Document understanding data
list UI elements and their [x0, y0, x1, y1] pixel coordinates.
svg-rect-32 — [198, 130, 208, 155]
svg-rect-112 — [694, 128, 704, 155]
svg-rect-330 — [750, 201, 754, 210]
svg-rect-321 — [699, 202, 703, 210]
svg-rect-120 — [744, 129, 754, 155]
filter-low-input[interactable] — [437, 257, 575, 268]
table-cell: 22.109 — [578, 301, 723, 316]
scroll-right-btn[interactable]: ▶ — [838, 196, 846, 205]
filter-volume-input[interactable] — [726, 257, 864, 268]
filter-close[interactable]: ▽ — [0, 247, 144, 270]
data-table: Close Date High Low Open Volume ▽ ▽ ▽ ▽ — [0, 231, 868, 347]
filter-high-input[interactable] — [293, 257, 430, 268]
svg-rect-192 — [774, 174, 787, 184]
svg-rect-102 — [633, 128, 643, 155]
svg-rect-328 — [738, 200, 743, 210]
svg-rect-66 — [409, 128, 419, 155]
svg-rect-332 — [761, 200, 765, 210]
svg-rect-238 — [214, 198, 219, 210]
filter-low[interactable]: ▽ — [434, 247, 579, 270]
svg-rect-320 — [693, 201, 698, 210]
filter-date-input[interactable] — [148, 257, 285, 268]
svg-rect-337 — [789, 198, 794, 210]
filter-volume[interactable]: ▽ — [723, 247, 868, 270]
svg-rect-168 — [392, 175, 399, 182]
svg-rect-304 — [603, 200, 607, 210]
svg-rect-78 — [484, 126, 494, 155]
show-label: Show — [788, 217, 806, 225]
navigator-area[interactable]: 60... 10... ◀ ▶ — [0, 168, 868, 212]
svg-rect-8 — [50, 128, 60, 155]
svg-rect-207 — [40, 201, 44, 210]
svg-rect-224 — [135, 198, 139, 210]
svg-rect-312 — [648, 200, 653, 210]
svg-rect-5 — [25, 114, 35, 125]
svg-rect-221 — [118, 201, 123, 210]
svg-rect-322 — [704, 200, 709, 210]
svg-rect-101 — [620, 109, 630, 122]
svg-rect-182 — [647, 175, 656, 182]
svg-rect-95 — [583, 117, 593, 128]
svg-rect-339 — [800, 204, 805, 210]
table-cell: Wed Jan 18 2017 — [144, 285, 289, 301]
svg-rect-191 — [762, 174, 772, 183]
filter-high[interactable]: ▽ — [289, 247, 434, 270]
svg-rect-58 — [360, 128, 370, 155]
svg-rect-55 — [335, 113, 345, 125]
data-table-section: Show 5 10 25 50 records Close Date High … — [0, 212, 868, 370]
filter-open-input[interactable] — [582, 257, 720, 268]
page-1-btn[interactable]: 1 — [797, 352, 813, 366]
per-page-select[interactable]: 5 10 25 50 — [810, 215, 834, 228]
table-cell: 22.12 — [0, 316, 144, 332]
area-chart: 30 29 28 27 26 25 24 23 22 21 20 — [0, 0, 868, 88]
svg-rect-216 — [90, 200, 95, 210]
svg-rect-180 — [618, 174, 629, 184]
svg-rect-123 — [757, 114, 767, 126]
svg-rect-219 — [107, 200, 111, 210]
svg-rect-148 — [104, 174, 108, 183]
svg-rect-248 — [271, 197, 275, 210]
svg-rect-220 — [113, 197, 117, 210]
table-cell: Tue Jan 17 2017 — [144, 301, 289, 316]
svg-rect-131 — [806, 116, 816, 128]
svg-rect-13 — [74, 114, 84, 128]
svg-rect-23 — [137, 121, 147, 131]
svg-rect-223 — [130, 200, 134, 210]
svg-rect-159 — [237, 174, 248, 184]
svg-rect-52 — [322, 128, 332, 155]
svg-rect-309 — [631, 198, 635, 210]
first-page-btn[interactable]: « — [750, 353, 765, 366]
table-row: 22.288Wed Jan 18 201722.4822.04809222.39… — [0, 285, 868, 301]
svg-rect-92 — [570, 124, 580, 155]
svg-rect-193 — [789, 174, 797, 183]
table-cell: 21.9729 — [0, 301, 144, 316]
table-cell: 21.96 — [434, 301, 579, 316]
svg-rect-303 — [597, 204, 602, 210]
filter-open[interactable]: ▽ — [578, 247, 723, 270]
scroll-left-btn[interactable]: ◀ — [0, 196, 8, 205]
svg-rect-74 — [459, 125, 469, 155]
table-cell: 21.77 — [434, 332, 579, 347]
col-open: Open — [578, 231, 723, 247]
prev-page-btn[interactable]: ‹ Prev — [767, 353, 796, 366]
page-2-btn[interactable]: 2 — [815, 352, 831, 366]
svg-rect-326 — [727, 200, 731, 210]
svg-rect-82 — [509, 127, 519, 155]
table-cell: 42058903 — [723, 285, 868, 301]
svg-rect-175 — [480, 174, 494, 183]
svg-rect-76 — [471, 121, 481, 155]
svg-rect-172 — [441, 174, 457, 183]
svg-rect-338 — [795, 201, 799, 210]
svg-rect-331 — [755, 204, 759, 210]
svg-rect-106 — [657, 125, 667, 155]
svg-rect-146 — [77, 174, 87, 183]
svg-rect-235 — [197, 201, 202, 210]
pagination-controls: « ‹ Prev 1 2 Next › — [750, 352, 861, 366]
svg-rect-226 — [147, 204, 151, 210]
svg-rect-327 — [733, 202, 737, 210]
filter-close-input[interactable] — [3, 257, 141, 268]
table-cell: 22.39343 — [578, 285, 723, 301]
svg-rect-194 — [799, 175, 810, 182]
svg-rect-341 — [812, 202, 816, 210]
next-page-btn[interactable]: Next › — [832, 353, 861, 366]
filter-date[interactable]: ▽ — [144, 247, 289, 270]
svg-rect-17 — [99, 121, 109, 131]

__What the task requires__. Write every entry out again, exactly as it stands.

__Exercise output__.
list UI elements and their [x0, y0, x1, y1] pixel coordinates.
svg-rect-32 — [198, 130, 208, 155]
svg-rect-112 — [694, 128, 704, 155]
svg-rect-330 — [750, 201, 754, 210]
svg-rect-321 — [699, 202, 703, 210]
svg-rect-120 — [744, 129, 754, 155]
filter-low-input[interactable] — [437, 257, 575, 268]
table-cell: 22.109 — [578, 301, 723, 316]
scroll-right-btn[interactable]: ▶ — [838, 196, 846, 205]
filter-volume-input[interactable] — [726, 257, 864, 268]
filter-close[interactable]: ▽ — [0, 247, 144, 270]
data-table: Close Date High Low Open Volume ▽ ▽ ▽ ▽ — [0, 231, 868, 347]
filter-high-input[interactable] — [293, 257, 430, 268]
svg-rect-192 — [774, 174, 787, 184]
svg-rect-102 — [633, 128, 643, 155]
svg-rect-328 — [738, 200, 743, 210]
svg-rect-66 — [409, 128, 419, 155]
svg-rect-332 — [761, 200, 765, 210]
svg-rect-238 — [214, 198, 219, 210]
filter-low[interactable]: ▽ — [434, 247, 579, 270]
svg-rect-320 — [693, 201, 698, 210]
filter-date-input[interactable] — [148, 257, 285, 268]
svg-rect-337 — [789, 198, 794, 210]
filter-volume[interactable]: ▽ — [723, 247, 868, 270]
svg-rect-168 — [392, 175, 399, 182]
svg-rect-304 — [603, 200, 607, 210]
svg-rect-78 — [484, 126, 494, 155]
show-label: Show — [788, 217, 806, 225]
navigator-area[interactable]: 60... 10... ◀ ▶ — [0, 168, 868, 212]
svg-rect-8 — [50, 128, 60, 155]
svg-rect-207 — [40, 201, 44, 210]
svg-rect-224 — [135, 198, 139, 210]
svg-rect-312 — [648, 200, 653, 210]
svg-rect-5 — [25, 114, 35, 125]
svg-rect-221 — [118, 201, 123, 210]
svg-rect-322 — [704, 200, 709, 210]
svg-rect-101 — [620, 109, 630, 122]
svg-rect-182 — [647, 175, 656, 182]
svg-rect-95 — [583, 117, 593, 128]
svg-rect-339 — [800, 204, 805, 210]
table-cell: Wed Jan 18 2017 — [144, 285, 289, 301]
svg-rect-191 — [762, 174, 772, 183]
filter-high[interactable]: ▽ — [289, 247, 434, 270]
svg-rect-58 — [360, 128, 370, 155]
svg-rect-55 — [335, 113, 345, 125]
data-table-section: Show 5 10 25 50 records Close Date High … — [0, 212, 868, 370]
filter-open-input[interactable] — [582, 257, 720, 268]
page-1-btn[interactable]: 1 — [797, 352, 813, 366]
per-page-select[interactable]: 5 10 25 50 — [810, 215, 834, 228]
table-cell: 22.12 — [0, 316, 144, 332]
area-chart: 30 29 28 27 26 25 24 23 22 21 20 — [0, 0, 868, 88]
svg-rect-216 — [90, 200, 95, 210]
svg-rect-180 — [618, 174, 629, 184]
svg-rect-123 — [757, 114, 767, 126]
svg-rect-219 — [107, 200, 111, 210]
svg-rect-148 — [104, 174, 108, 183]
svg-rect-248 — [271, 197, 275, 210]
svg-rect-220 — [113, 197, 117, 210]
table-cell: Tue Jan 17 2017 — [144, 301, 289, 316]
svg-rect-131 — [806, 116, 816, 128]
svg-rect-13 — [74, 114, 84, 128]
svg-rect-23 — [137, 121, 147, 131]
svg-rect-223 — [130, 200, 134, 210]
svg-rect-159 — [237, 174, 248, 184]
svg-rect-52 — [322, 128, 332, 155]
svg-rect-309 — [631, 198, 635, 210]
first-page-btn[interactable]: « — [750, 353, 765, 366]
table-row: 22.288Wed Jan 18 201722.4822.04809222.39… — [0, 285, 868, 301]
svg-rect-92 — [570, 124, 580, 155]
svg-rect-193 — [789, 174, 797, 183]
table-cell: 21.9729 — [0, 301, 144, 316]
table-cell: 21.96 — [434, 301, 579, 316]
svg-rect-303 — [597, 204, 602, 210]
filter-open[interactable]: ▽ — [578, 247, 723, 270]
scroll-left-btn[interactable]: ◀ — [0, 196, 8, 205]
svg-rect-74 — [459, 125, 469, 155]
table-cell: 21.77 — [434, 332, 579, 347]
col-open: Open — [578, 231, 723, 247]
prev-page-btn[interactable]: ‹ Prev — [767, 353, 796, 366]
page-2-btn[interactable]: 2 — [815, 352, 831, 366]
svg-rect-326 — [727, 200, 731, 210]
svg-rect-82 — [509, 127, 519, 155]
table-cell: 42058903 — [723, 285, 868, 301]
svg-rect-175 — [480, 174, 494, 183]
svg-rect-76 — [471, 121, 481, 155]
svg-rect-172 — [441, 174, 457, 183]
svg-rect-338 — [795, 201, 799, 210]
svg-rect-331 — [755, 204, 759, 210]
svg-rect-106 — [657, 125, 667, 155]
svg-rect-146 — [77, 174, 87, 183]
svg-rect-235 — [197, 201, 202, 210]
pagination-controls: « ‹ Prev 1 2 Next › — [750, 352, 861, 366]
svg-rect-226 — [147, 204, 151, 210]
svg-rect-327 — [733, 202, 737, 210]
filter-close-input[interactable] — [3, 257, 141, 268]
table-cell: 22.39343 — [578, 285, 723, 301]
svg-rect-194 — [799, 175, 810, 182]
svg-rect-341 — [812, 202, 816, 210]
next-page-btn[interactable]: Next › — [832, 353, 861, 366]
filter-date[interactable]: ▽ — [144, 247, 289, 270]
svg-rect-17 — [99, 121, 109, 131]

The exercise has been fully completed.